Großmutter sei vernachlässigt worden: Freispruch für Enkel

Die Staatsanwaltschaft bezichtigte den bisher Unbescholtenen, sich nicht hinreichend um die demenzkranke 94-Jährige gekümmert zu haben und trotz Erkennens ihrer medizinischen Notlage sie nicht ins Spital gebracht oder zumindest einen Arzt gerufen zu haben. Der 48-Jährige wurde am Ende rechtskräftig freigesprochen.
Freispruch für Enkel vom Vorwurf der Vernachlässigung der Großmutter
Die betagte Frau war im Oktober 2022 tot in ihrer Wiener Wohnung aufgefunden worden. Wie sich bei der Obduktion herausstellte, dürfte sie bereits etliche Tage vor ihrem Ableben zu Sturz gekommen sein. Der Leichnam wies auch Nekrosen auf - totes, abgestorbenes Gewebe, das auf eine mangelnde Pflege zu Lebzeiten der Seniorin hindeute.
Zum Zeitpunkt ihres Ablebens hielt sich ihre Enkelin - die Zwillingsschwester des Angeklagten - in der Wohnung auf, in der sie seit 27 Jahren gemeinsam mit der Großmutter lebte. Die 48-Jährige ist einem Gutachten der psychiatrischen Sachverständigen Sigrun Rossmanith aufgrund ihrer geistig-seelischen Disposition aber zurechnungsunfähig und konnte somit aufgrund des vorliegenden Schuldausschließungsgrundes für ein allfälliges Fehlverhalten strafrechtlich nicht zur Verantwortung gezogen werden. Stattdessen wurde der Enkel der Frau zur Anklage gebracht. Dieser war zwar an einer anderen Adresse gemeldet, ging für die Großmutter und die Schwester seit der Corona-Pandemie aber alle zwei Wochen einkaufen. Die beiden Frauen waren Impfgegnerinnen und verließen deswegen nicht mehr das Haus, die hochbetagte Frau war außerdem auf einen Rollator angewiesen.

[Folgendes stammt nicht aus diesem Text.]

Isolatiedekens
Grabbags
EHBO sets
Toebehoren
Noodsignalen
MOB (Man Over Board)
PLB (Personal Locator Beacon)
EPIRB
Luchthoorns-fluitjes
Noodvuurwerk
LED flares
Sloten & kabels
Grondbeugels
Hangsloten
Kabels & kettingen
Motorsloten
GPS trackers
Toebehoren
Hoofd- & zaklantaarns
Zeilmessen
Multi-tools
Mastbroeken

Großmutter am Fußboden liegen gesehen
Beim letzten Besuch habe er die Großmutter am Fußboden liegen gesehen, räumte der 48-Jährige vor Gericht ein. Er habe seiner Schwester aufgetragen, die Rettung anzurufen und auch gehört, wie diese das tat. Er habe dann aber die Wohnung verlassen: "Ich bin unter Schock gestanden. Ich hab diese Situation schon mit meinem (längst gestorbenen, Anm.) Vater erlebt. Es war ein Deja-Vu." Er sei jedenfalls davon ausgegangen, dass sich die von der Schwester alarmierte Rettung der 94-Jährigen annahm.
Angeklagter telefonierte mit Großmutter zwei Tage vor ihrem Ableben
In weiterer Folge telefonierte der Angeklagte noch mit der Großmutter, zuletzt zwei Tage vor ihrem Ableben. Da habe die 94-Jährige auf seine Frage, wie es ihr gehe, "Alles in Ordnung, wir brauchen nix. Uns geht es gut" geantwortet. Die Oma sei ihm gegenüber grundsätzlich nicht sehr gesprächig gewesen: "Sie war auf meine Schwester fixiert."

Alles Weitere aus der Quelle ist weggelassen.